Here, we systematically tested the effects of decreased LRRTM and NL expression on synapse numbers in cultured hippocampal neurons. Consistent with the KO results, we find that individual or combined KDs of the two LRRTMs that are highly expressed in the hippocampus (LRRTM1 and LRRTM2) or KD of NL3 alone did not decrease synapse numbers in wild-type neurons. However, the combined triple KD (TKD) of LRRTM1, LRRTM2, and NL3 in NL1 KO neurons caused a robust decline in excitatory synapse density. This synapse loss was reversed by reexpression of full-length NL1 or LRRTM2 as well as by expression of the extracellular regions of NL1 or LRRTM2. Importantly, both the increases in synapse numbers by gain-of-function and the decreases in synapse numbers by loss-of-function manipulations of NLs and LRRTMs were counteracted by blocking synaptic activity. Collectively, these results suggest that NLs and LRRTMs cooperate to maintain normal levels of excitatory synapses in an activity-dependent manner and that neurexins are presynaptic hub molecules that coordinate postsynaptic signals from independent ligands.

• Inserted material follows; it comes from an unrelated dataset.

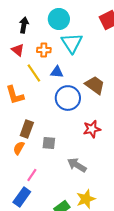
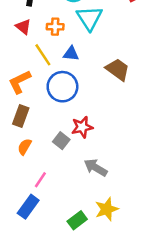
orange L-shape: (15, 95) -> (20, 82), turned 80
blue circle: (68, 98) -> (62, 87), moved
brown rectangle: (27, 129) -> (21, 116), moved
red star: (92, 129) -> (82, 127), moved
gray square: (49, 143) -> (61, 141), turned 32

Lentiviral KDs of LRRTMs or NL3 do not suppress synapse numbers

To identify effective shRNAs for KD of LRRTM1, LRRTM2, and NL3, we expressed shRNAs in cultured mouse cortical neurons using lentiviruses and quantified endogenous target mRNA levels by real-time RT-PCR (Figs. 1 A and S1). We identified shRNAs that suppress endogenous mRNAs for LRRTM1 by ∼90% (J14), for LRRTM2 by ∼75% (J17, J18, and J33), and for NL3 by ∼95% (J50; Fig. 1 B). Moreover, we confirmed that the NL3 shRNA severely suppressed NL3 protein expression (Fig. S1), although we could not measure LRRTM protein levels because of a lack of LRRTM antibodies.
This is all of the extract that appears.